Poem Crazy


A Dog's Sigh

A Dog’s Sigh

I wish
I could read a dog’s mind
when it sighs so heavy.

Is it bored
wishing that it
could be outside
chasing squirrels
and playing tag
with dog friends?

Perhaps the sigh
is tiredness~
a sign that
it just wants
to sleep.

Or maybe
best of all . .
it’s contentment~
an inner peace
and happiness
that it belongs
to this family
can sleep



I didn’t always love poetry.

Honestly, I can’t say that like even described my feelings toward it through most of my years as a student.  Between the analyzing, confusion, rhyming, and assignments to produce haikus, sonnets, quatrains and filling in templates for acrostic poems , what’s not to like, right?

Ugh. . .

Poetry used to bring fear to my already befuddled mind.  Fear that I would not know what in the heck a poem was supposed to mean, fear that I was alone in this fear of being the only idiot that would not understand what the secret messages that poets were trying to tell us.

By the way, did you know there actually is a word that defines the fear of poetry?  It’s called metrophobia.

I do not make this stuff up.

A shift occurred in my late thirties when I was trained as a Literacy Collaborative coach at Ohio State University.  The introduction to Georgia Heard, Ralph Fletcher, Mary Oliver and Susan Goldsmith Wooldridge changed my entire vision of what poetry truthfully was.

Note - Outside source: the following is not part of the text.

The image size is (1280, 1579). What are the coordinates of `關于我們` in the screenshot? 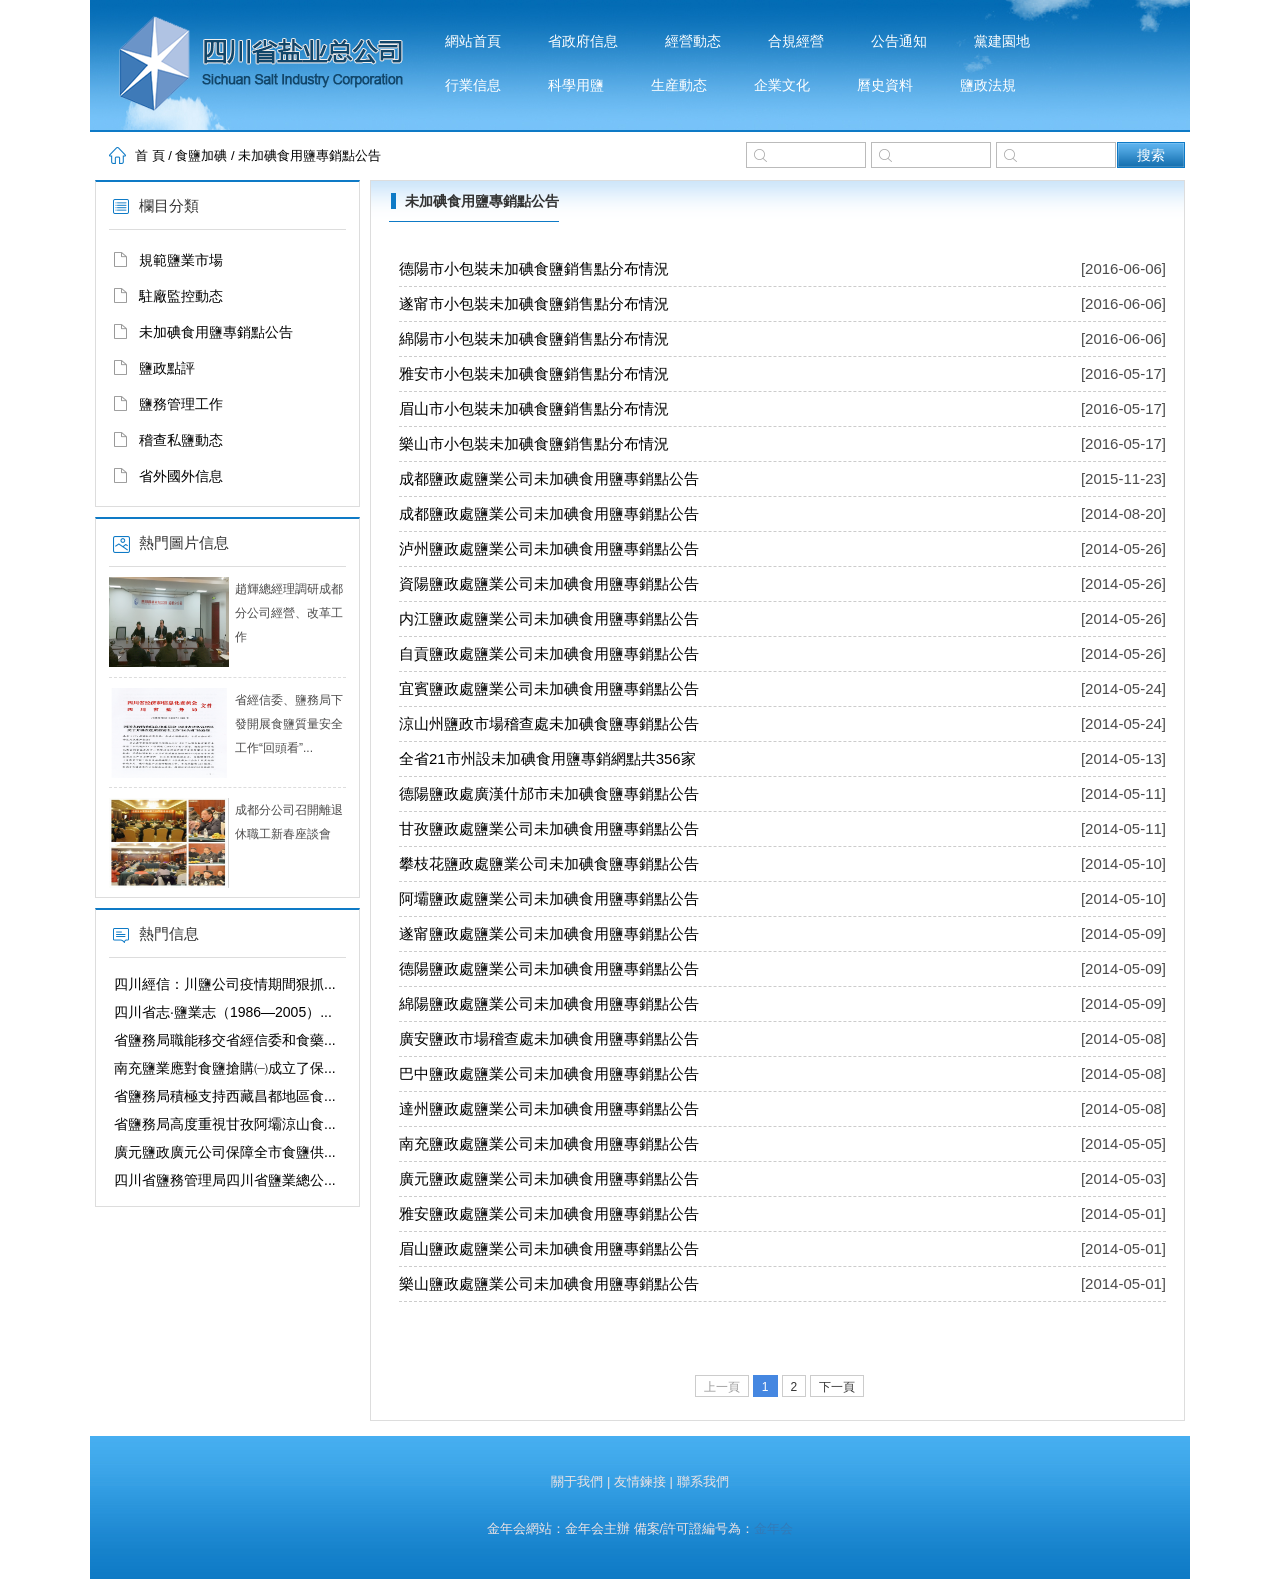 It's located at (577, 1481).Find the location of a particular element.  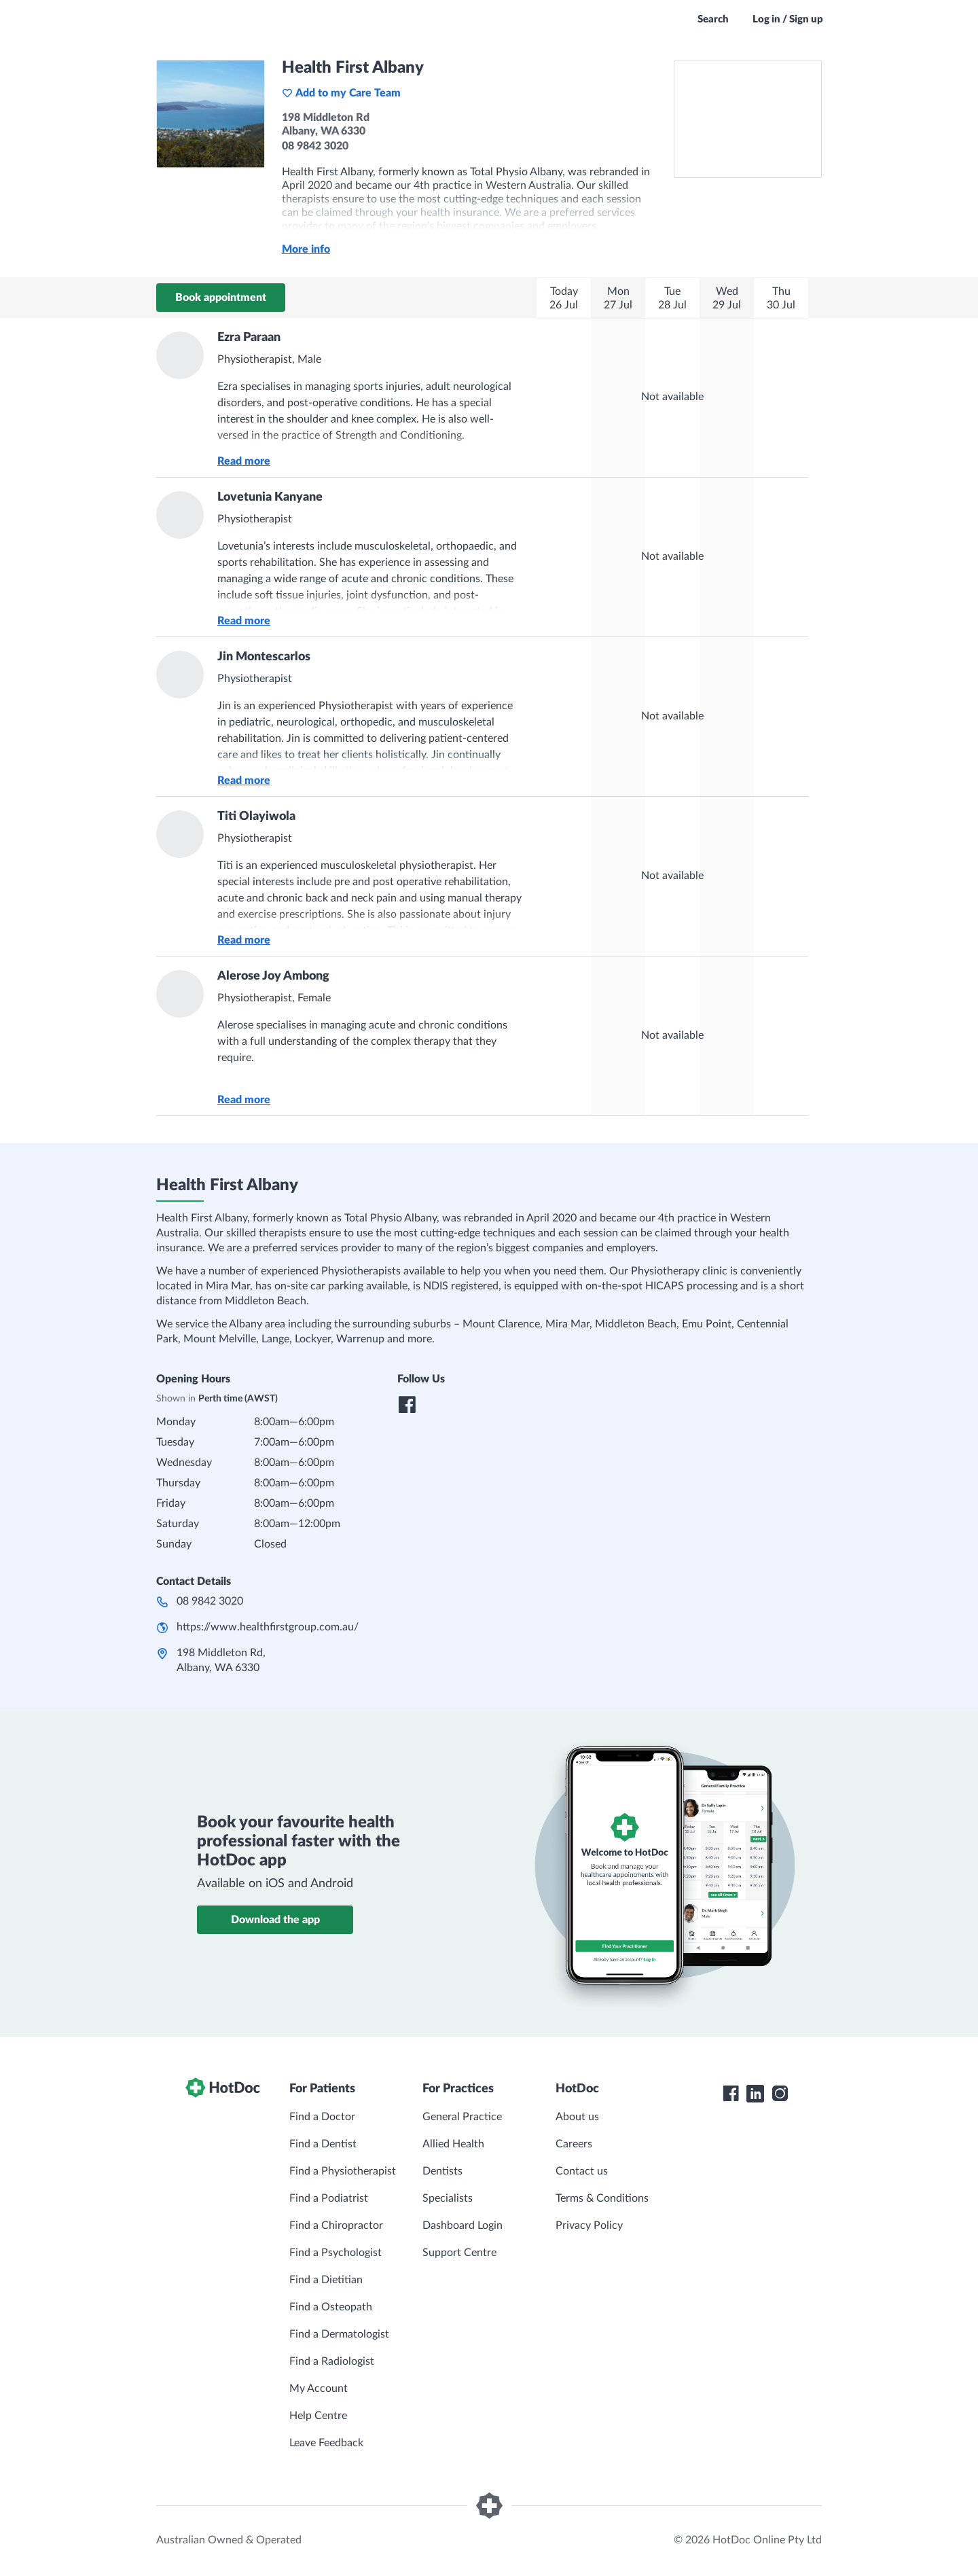

Add to my Care Team is located at coordinates (341, 93).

I learned that a poem can speak to me in whatever way I want it to.  We savored a line, or even a word and asked ourselves, “What does that say to you?” or “How did they do that?” I learned that before anything, a poem has to tug at your heart.  You have to feel it.  I learned that a poem does not necessarily harbor secrets that only the sophisticated- intellectual-well-educated-literary-geniuses can decode.

And, I also discovered, first hand, that when that first poem shakes you to your core, you are hooked on poetry for life.

It was also revealed to me that anyone could write poetry and it certainly did not need to follow a structure, especially a rhyming one.  Oh, how I despised having to restrict my words to a poetry form when those thoughts just didn’t want to fit into any poetry form.

The angst.

I came to adore free verse and in writing simply.  No polysyllabic fluffery for me.  If I desired to say the cat slept.  That’s what I’ll said.

I found freedom in free verse.

Although poetry lives in my heart and in my classroom all year round, April is a paramount month for celebrating poetry more than any other month of the year. April stirs my poetry senses, new notebooks need to be purchased for filling with poems, fancy new pens show up, and most certainly. . . a few new poetry books find their way to my shelves.

This month, coming down from the rush of the 2016 Slice of Life Challenge at Two Writing Teachers, I feel a tug to keep blogging onward.  What better than to take up a new challenge to write about anything poetry.

I may just a write a simple poem, like one about my dog, Sandy, and her heavy sighs.  Or, perhaps I’ll share an attempted lesson with my third graders. I certainly will brag about the inspirational poetry teachers who have walked before me.  Or, I could just take pictures of the poetry in our lives.

Whatever it will be, I’m on poetry alert.

Prepare to be swaddled in words of poetry this month.


Shari 🙂

4 thoughts on “Poem Crazy

  1. “Swaddled in words of poetry,” I love that phrase. I’m so glad you’re going to be sprinkling poetry in my life this month. Love your “A Dog’s Sigh” poem. I’m sharing it with my after school book club this week! “A poem has to tug at your heart.” AMEN!


  2. Thank you for a wonderful poem and a blog post that resonates with me. I discovered Wooldridge’s Poem Crazy a number of years ago, and it’s been my go-to book every time I find myself frustrated with the “rules” of literature and language that seem to surround my classroom. Of course I teach conventional language, but seeing a student learn that words can have an impact beyond those conventions is priceless.

    Thanks again, by the way, for pointing out Storybird on Twitter. What a resource!


  3. So glad you’re poeming this month too! It’s WAY outside my comfort zone. I never feel hesitant or nervous about publishing a blog post anymore, but I felt quite tentative yesterday and anxious after a poem–gasp!–went live yesterday. I wasn’t planning to publish a poem every day and still am not but I do want to keep up the daily publishing momentum as long as I can. Love your idea of taking pictures of the poetry in our lives! I’m totally stealing that at some point.